In the records, find each line where "rrdtool" occurs, and copy it.

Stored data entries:
....
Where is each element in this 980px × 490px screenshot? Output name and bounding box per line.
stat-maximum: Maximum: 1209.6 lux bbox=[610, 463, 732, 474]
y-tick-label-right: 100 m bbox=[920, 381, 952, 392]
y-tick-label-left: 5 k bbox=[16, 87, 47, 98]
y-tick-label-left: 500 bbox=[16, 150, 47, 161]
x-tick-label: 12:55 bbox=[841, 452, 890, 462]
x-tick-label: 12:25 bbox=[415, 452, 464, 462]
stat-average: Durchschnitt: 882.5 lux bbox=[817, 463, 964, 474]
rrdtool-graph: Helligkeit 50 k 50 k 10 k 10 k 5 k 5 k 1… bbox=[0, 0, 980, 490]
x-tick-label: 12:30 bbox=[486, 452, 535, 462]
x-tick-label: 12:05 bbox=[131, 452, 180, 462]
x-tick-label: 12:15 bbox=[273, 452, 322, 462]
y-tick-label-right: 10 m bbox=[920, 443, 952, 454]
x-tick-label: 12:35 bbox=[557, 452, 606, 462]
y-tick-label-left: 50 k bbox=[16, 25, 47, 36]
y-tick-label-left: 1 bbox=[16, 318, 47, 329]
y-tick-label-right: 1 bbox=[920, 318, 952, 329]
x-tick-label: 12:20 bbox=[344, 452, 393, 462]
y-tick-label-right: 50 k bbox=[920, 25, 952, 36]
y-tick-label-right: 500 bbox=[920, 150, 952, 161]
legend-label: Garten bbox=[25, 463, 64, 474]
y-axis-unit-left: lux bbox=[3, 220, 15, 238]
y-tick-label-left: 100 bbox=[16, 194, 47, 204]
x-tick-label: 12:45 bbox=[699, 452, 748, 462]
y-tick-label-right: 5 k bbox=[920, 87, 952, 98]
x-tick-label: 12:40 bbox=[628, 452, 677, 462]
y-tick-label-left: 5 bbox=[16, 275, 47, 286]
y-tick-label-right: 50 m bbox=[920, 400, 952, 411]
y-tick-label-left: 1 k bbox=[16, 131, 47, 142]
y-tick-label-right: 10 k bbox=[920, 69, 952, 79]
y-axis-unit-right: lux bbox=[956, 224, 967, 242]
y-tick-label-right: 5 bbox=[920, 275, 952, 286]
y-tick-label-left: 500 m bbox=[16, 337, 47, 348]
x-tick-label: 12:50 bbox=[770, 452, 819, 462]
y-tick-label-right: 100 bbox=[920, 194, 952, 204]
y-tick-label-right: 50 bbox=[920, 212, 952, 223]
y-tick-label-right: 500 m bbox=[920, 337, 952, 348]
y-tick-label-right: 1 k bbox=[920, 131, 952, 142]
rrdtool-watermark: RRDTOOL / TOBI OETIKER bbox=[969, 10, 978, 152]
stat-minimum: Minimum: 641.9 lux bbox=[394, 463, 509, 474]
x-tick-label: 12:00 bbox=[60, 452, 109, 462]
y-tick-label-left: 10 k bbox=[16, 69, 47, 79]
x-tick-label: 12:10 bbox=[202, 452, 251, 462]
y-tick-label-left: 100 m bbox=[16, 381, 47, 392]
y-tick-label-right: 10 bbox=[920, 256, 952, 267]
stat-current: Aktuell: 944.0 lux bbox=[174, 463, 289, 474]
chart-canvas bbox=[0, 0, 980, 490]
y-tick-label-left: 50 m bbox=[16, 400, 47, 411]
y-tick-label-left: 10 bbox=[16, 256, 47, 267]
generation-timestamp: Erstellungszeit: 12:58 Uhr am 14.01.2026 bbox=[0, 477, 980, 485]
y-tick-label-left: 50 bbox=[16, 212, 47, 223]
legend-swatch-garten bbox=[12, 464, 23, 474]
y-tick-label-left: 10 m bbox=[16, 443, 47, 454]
....
Solution to the problem:
rrdtool-graph: Helligkeit 50 k 50 k 10 k 10 k 5 k 5 k 1… bbox=[0, 0, 980, 490]
rrdtool-watermark: RRDTOOL / TOBI OETIKER bbox=[969, 10, 978, 152]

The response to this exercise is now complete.